Tryton packages from Debian stable is a right software origin. Then, if this is a LTS version of Tryton (v5.0) and there are published updates for this version, there must be a way to install them.
…or why not update Debian repositories with fixed software?
Running a Tryton-server and Tryton-client 5.0 from Debian.org
repositories on Debian 10 (buster)
Is it safe to upgrade packages by using m9s.biz (buster-5.0) repository?
I choose LTS packages as near as possible to Stable Debian design: To have a better integrated software on operating environment, and a wider supported scenario (not only 1 software).
I don’t want to be always up to date: I need the LTS concept as well applied as possible, same as I need Unix/GNU integration concept as well applied as possible.
I have seen any Tryton packages that actually improve the integration with the OS.
For the support you will have better support with an up to date version of Tryton that does not mean to give up to LTS. There is a docker image for the series 5.0.

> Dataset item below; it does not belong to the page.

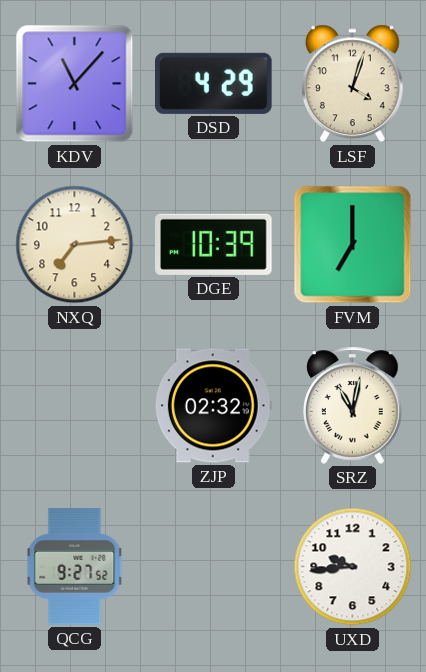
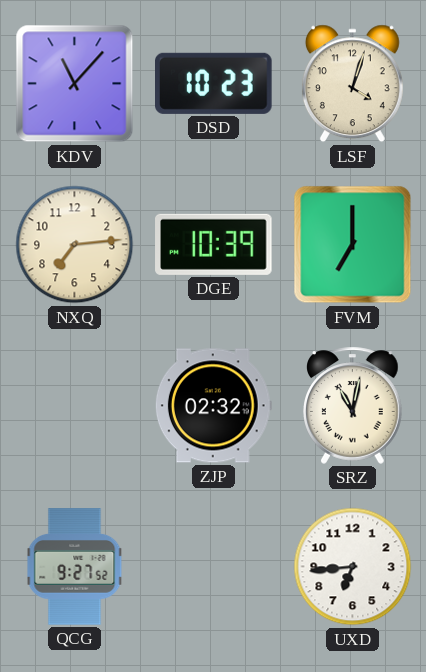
DSD: 4:29 -> 10:23
UXD: 9:44 -> 6:44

I’ve never created nor maintained a package but I’m wondering how much complex will be to have packaging for some distrios on the Tryton umbrella. It is possible that can be automated in the realease scripts?
Currently the docker image is based on debian but we are installing tryton using pip. So if we have debian packages for tryton we may use them for the docker images and the packages can be reused for debian based distros.
It will be great to have an answer for package maintainers (@yangoon@coogor)
Hi Sergi,
once the builds are up and running it is ‘just’ a matter of keeping the packages up-to-date.
The openSUSE Build Service is a wonderful tool that allows easy build against various distributions and flavours of distributions (Leap 15.x, Tumbleweed) as well as architectures (Intel, ARM, …), and it assures consistency in case a base package (any of the ones Tryton depends on) is changed.
This can be combined with an automated test in openQA (which we currently have set-up for GNU Health, so a base test of Tryton is included). That makes the difference between Tumbleweed and other (untested) rolling releases. (enough marketing, but I had to say this
But to come back to the original point of keeping it up to date - I have build be a small python program that automates the update process. Once the announcement of updates fly in - like some days ago - I run the script and I’m basically done.
Let me know if you have additional questions!